What needs to be done >> Return only the lines running from the top of the entries to the line with "ΟΚ (930, 1947)", inclusive, exactly as written.

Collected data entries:
►
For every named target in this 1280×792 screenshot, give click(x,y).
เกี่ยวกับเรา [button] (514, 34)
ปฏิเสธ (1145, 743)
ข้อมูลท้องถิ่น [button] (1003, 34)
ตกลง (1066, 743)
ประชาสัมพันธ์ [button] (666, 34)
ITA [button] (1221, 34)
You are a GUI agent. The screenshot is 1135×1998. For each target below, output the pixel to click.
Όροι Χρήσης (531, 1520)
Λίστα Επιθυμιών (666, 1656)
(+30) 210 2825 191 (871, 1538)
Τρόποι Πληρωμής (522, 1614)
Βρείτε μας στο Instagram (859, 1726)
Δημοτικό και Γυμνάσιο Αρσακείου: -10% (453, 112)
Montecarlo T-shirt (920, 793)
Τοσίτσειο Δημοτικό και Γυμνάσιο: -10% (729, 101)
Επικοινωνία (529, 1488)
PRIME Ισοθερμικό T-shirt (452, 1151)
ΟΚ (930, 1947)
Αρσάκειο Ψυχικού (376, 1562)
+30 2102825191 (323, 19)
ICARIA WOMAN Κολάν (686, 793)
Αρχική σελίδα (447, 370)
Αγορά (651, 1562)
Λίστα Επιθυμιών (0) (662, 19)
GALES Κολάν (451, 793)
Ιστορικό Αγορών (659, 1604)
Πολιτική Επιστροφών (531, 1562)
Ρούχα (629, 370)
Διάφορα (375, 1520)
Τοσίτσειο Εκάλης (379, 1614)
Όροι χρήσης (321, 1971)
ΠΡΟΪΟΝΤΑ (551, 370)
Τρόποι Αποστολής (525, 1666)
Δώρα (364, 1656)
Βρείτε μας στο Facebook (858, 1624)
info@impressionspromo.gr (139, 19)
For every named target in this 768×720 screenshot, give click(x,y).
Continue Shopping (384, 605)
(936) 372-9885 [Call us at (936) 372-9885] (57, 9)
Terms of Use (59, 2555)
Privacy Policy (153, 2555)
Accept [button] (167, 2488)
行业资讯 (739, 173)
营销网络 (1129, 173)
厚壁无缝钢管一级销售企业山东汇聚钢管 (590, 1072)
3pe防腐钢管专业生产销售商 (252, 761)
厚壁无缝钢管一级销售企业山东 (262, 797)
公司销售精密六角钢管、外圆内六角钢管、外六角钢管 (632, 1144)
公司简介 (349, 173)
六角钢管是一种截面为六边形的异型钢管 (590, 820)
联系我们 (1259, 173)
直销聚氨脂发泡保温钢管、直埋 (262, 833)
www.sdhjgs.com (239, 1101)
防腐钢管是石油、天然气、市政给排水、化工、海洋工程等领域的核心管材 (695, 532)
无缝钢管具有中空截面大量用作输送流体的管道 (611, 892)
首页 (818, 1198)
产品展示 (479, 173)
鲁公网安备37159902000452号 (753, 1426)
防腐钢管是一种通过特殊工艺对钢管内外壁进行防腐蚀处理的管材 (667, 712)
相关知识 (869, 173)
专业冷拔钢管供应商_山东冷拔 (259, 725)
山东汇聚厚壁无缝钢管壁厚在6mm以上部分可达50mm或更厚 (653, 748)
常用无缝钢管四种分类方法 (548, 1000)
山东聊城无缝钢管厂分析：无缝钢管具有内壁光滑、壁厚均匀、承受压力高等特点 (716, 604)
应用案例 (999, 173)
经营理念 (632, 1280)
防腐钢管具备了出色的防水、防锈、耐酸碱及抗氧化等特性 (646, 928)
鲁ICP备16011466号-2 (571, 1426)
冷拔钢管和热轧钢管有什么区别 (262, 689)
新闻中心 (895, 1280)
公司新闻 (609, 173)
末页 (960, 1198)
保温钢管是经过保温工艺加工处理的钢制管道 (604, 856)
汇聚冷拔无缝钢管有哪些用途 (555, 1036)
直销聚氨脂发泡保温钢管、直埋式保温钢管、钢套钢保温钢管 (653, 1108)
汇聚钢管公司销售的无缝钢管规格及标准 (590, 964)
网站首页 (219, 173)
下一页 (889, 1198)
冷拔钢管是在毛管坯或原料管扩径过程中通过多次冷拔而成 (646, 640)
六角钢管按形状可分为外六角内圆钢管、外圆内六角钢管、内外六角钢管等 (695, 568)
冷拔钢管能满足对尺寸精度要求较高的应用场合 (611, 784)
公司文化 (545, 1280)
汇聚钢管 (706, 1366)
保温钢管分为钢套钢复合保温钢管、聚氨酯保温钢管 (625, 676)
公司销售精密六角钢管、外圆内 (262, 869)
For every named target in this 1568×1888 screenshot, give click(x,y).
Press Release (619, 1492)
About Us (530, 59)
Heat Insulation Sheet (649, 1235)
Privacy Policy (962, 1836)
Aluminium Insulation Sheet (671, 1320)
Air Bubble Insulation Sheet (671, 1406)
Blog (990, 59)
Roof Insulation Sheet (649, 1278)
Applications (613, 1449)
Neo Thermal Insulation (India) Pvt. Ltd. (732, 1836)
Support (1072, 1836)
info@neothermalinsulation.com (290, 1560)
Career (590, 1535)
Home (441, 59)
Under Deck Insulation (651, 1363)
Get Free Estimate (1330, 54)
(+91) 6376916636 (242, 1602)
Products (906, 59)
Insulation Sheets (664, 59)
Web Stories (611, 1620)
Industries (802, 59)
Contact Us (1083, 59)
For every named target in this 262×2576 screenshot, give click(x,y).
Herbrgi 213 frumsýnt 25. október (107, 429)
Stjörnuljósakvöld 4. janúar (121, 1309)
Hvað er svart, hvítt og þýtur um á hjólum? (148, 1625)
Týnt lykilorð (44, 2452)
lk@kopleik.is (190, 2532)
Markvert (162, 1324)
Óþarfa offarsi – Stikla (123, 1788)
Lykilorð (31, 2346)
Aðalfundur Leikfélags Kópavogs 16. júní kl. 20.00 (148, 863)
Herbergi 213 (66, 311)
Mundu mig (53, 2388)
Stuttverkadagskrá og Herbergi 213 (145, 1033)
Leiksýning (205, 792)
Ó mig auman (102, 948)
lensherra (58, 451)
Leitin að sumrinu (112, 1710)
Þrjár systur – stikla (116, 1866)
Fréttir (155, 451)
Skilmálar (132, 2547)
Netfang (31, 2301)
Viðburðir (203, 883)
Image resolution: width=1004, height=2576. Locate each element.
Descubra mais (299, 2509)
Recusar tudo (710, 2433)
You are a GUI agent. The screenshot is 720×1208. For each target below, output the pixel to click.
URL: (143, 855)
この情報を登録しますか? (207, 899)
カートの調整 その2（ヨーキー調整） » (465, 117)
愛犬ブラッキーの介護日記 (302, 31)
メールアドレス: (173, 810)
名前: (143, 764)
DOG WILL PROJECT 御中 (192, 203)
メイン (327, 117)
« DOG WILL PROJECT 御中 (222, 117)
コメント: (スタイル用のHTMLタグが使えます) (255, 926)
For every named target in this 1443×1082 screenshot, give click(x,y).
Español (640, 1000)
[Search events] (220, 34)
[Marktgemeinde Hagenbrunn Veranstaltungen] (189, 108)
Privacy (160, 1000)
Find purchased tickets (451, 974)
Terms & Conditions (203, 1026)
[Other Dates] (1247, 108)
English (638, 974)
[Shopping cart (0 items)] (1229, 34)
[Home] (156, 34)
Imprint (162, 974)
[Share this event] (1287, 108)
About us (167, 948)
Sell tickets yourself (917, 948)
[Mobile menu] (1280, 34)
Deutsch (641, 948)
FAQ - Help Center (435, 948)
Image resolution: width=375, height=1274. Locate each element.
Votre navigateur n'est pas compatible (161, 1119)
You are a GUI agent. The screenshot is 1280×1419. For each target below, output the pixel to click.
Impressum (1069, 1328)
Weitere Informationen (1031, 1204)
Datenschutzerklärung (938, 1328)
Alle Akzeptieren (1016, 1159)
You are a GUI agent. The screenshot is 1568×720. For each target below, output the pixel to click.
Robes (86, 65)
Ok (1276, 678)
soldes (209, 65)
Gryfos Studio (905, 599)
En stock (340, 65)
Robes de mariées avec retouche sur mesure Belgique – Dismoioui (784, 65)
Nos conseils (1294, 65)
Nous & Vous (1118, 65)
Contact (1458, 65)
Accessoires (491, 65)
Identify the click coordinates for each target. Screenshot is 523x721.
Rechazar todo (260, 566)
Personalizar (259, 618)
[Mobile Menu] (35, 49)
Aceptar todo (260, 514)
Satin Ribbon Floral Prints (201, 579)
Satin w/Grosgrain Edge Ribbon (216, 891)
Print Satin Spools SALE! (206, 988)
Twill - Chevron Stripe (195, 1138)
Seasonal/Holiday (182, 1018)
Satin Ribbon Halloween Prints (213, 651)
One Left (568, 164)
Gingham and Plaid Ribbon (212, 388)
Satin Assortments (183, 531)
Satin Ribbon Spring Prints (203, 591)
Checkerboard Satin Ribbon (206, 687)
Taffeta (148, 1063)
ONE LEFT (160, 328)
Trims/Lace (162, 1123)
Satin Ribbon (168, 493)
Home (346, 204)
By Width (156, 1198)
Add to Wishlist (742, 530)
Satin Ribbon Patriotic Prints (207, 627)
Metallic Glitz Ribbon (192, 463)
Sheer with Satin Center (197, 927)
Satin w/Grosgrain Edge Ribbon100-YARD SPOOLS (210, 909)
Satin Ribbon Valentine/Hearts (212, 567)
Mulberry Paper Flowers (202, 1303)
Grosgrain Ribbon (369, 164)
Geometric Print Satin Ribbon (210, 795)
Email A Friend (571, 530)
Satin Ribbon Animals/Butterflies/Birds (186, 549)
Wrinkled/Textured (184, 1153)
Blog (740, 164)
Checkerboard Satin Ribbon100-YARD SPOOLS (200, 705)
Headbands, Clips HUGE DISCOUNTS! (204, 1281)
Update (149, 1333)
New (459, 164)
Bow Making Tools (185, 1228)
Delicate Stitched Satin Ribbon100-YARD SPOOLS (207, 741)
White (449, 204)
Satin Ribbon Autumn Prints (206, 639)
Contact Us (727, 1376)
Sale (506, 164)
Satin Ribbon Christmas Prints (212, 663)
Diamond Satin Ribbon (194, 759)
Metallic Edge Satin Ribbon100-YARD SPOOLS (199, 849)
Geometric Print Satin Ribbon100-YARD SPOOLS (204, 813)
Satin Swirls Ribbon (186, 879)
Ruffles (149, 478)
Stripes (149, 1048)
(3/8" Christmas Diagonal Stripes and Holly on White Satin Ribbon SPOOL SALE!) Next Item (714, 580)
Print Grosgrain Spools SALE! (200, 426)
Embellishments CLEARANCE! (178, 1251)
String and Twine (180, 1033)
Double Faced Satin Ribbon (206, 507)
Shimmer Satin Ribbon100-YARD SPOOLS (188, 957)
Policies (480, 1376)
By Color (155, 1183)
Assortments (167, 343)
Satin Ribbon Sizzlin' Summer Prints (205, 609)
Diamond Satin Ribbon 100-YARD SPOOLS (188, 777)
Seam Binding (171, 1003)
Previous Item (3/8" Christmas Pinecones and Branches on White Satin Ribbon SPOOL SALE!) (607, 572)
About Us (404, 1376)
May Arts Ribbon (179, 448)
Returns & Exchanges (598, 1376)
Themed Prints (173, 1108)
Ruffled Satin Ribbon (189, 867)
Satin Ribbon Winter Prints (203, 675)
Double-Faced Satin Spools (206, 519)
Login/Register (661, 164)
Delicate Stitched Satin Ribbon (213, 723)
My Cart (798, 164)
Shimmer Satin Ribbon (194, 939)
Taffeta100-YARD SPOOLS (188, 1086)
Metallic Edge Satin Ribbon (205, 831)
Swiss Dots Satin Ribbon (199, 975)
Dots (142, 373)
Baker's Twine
◄
Answer >>
For every named target in this 1280×792 screenshot, give click(x,y).
เกี่ยวกับเรา [button] (514, 34)
ปฏิเสธ (1145, 743)
ข้อมูลท้องถิ่น [button] (1003, 34)
ตกลง (1066, 743)
ประชาสัมพันธ์ [button] (666, 34)
ITA [button] (1221, 34)
You are a GUI agent. The screenshot is 1135×1998. For each target below, output the pixel to click.
Όροι Χρήσης (531, 1520)
Λίστα Επιθυμιών (666, 1656)
(+30) 210 2825 191 (871, 1538)
Τρόποι Πληρωμής (522, 1614)
Βρείτε μας στο Instagram (859, 1726)
Δημοτικό και Γυμνάσιο Αρσακείου: -10% (453, 112)
Montecarlo T-shirt (920, 793)
Τοσίτσειο Δημοτικό και Γυμνάσιο: -10% (729, 101)
Επικοινωνία (529, 1488)
PRIME Ισοθερμικό T-shirt (452, 1151)
ΟΚ (930, 1947)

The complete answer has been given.